Le prime nascono come soluzione al problema del controllo e distribuzione dell’informazione. Invece di raccogliere tutti in dati in un unico database, che potrebbe essere manomesso o distrutto, le blockchain consentono di ricopiare lo stesso dato in tantissimi database, rendendo quindi più sicuro e democratico il controllo dell’informazione. Questo concetto ha infervorato schiere di sviluppatori software, che con adeguato mix di idealismo e fuffa si son lanciati a creare piattaforme, applicazioni e le famose cryptovalute, apprezzate anche dai criminali per riciclare i loro 30 denari.
La realtà delle blockchain è interessante: da un lato non c’è un indirizzo organico e strutturato allo sviluppo della tecnologia, e questo comporta performance e consumi energetici proibitivi. D’altro lato la chimera del facile guadagno porta gli sviluppatori a saltare di palo in frasca, contribuendo proprio a quelle repentine variazioni del valore delle singole applicazioni che scoraggiano le aziende dall’adottare queste innovazioni.

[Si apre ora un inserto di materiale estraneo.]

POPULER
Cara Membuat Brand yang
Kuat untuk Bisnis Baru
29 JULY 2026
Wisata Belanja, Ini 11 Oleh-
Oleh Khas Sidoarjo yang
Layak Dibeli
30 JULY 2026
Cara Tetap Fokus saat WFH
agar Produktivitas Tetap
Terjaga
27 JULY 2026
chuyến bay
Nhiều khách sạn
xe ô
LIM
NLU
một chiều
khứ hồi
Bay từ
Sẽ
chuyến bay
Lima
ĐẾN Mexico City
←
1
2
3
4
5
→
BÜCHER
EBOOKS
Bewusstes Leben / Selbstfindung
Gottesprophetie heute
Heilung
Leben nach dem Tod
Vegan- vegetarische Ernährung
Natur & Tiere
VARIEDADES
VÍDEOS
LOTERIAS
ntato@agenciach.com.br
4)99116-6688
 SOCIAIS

L’operational excellence è la versione digitale di metodi di gestione del business ben conosciuti, come l’analisi e il miglioramento dei processi. Quando si pensava di aver raschiato il fondo del barile per estrarre efficienze da attività come approvvigionamenti, fatturazione, produzione e logistica, adesso adottiamo robot ed intelligenza artificiale per convincere i clienti a dare più soldi a consulenti e software house. In questo caso l’hype è presto detto: si cerca di far credere che spruzzando dosi abbondanti di robotica ed algoritmi intelligenti sul business, all’improvviso si possano risparmiare ulteriore risorse e fatiche.
La realtà è ovviamente più complessa, perché ogni lavoratore di qualsiasi processo aziendale normalmente esegue una moltitudine di attività, e solo quelle assolutamente ripetitive possono essere robotizzate. Un impatto importante di queste tecnologie è il rientro di migliaia di posti di lavoro da paesi in via in sviluppo come l’India a poche decine in USA. Questi robot costano $15,000 ma lavorano 24 ore al giorno, e consentono quindi di annullare il vantaggio competitivo dei paesi con costo del lavoro inferiore.

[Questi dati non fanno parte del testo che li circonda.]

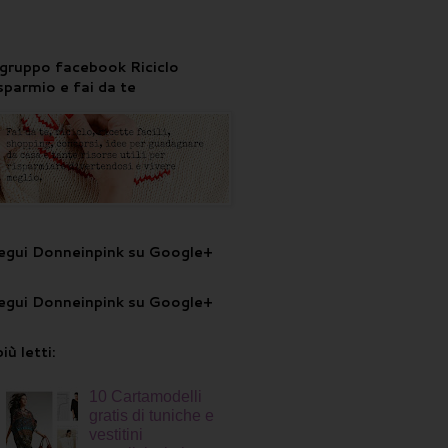
l gruppo facebook Riciclo
isparmio e fai da te
egui Donneinpink su Google+
egui Donneinpink su Google+
più letti:
10 Cartamodelli
gratis di tuniche e
vestitini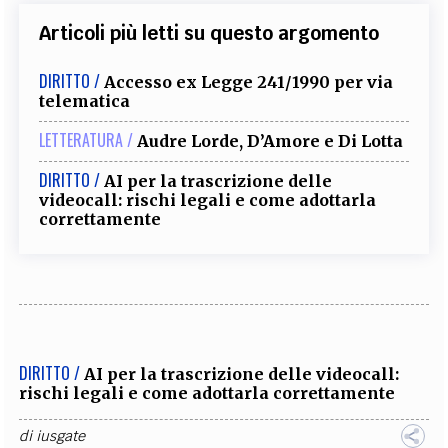
Articoli più letti su questo argomento
DIRITTO /
Accesso ex Legge 241/1990 per via
telematica
LETTERATURA /
Audre Lorde, D’Amore e Di Lotta
DIRITTO /
AI per la trascrizione delle
videocall: rischi legali e come adottarla
correttamente
DIRITTO /
AI per la trascrizione delle videocall:
rischi legali e come adottarla correttamente
di
iusgate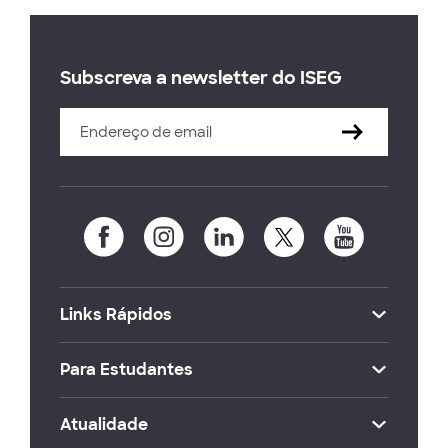
Subscreva a newsletter do ISEG
Links Rápidos
Para Estudantes
Atualidade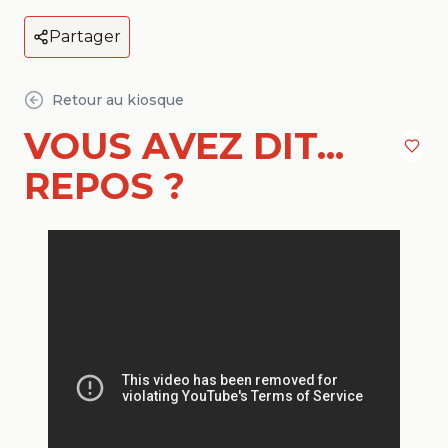
Partager
Retour au kiosque
VOUS AVEZ DIT...
REPOS ?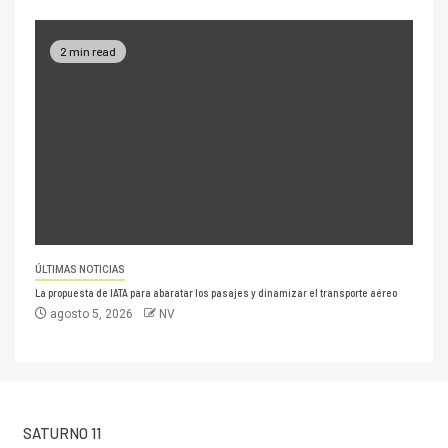
2 min read
ÚLTIMAS NOTICIAS
La propuesta de IATA para abaratar los pasajes y dinamizar el transporte aéreo
agosto 5, 2026
NV
SATURNO 11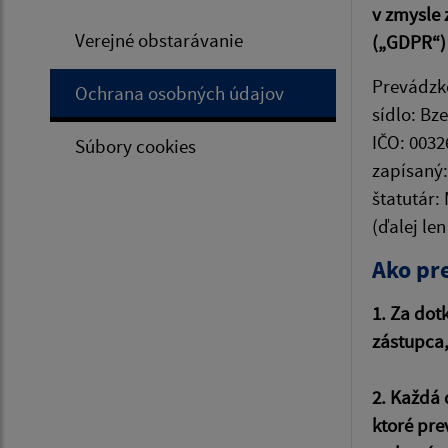
v zmysle 
Verejné obstarávanie
(„GDPR“)
Prevádzk
Ochrana osobných údajov
sídlo: Bz
IČO: 0032
Súbory cookies
zapísaný:
štatutár:
(ďalej le
Ako pr
1. Za dot
zástupca,
2. Každá 
ktoré pre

Questa rubrica è dedicata a Millenial e Gen Z che entrano e crescono professionalmente in un business sempre più globalizzato e reso piatto dalle tecnologie digitali che facilitano l’accesso a informazioni e risorse sparse per il mondo. Senza riprendere le simpatiche imitazioni di Maurizio Crozza, dobbiamo pensare che ogni mattina in Africa, Cina o America si svegliano coetanei pronti a correre per migliorare la propria capacità di spesa e qualità della vita. Si può correre più veloce di loro, o si può trovare la nicchia di mercato meno competitiva. Nel distinguere tra hype e realtà riusciamo a separare la fuffa dalle tecnologie ed aree di sviluppo veramente importanti, e magari prenderci un leggero vantaggio sugli inseguitori.